[Start of Attachment]
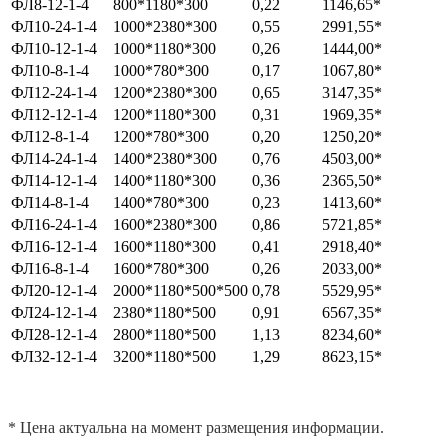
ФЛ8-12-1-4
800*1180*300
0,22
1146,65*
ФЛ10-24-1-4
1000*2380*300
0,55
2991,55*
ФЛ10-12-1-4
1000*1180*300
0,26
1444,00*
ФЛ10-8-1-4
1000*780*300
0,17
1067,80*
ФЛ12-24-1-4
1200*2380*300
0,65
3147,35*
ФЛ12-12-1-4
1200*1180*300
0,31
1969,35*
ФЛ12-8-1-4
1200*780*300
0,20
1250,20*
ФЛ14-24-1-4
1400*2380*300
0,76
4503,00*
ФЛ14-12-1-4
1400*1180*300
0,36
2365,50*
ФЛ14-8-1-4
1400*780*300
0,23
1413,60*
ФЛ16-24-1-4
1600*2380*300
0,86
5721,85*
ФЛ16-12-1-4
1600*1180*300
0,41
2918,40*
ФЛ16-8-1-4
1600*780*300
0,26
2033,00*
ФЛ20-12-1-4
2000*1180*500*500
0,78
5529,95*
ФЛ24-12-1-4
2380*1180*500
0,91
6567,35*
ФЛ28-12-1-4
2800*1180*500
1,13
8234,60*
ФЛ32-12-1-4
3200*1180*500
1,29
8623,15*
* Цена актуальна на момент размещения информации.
[End of Attachment]
[Start of Attachment]
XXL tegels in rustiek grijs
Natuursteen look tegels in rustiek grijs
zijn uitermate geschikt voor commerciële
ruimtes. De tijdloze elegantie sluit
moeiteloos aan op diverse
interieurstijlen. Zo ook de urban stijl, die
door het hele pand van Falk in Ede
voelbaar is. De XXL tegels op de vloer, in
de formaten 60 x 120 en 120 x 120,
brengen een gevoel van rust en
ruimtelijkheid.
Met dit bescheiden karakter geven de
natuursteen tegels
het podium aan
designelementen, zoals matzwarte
[End of Attachment]
[Start of Attachment]
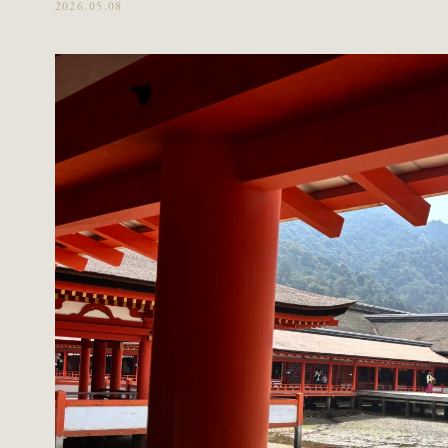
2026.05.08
[End of Attachment]
If a line of the records contains the word "grijs", count it; give only the total.

**Your solution**
2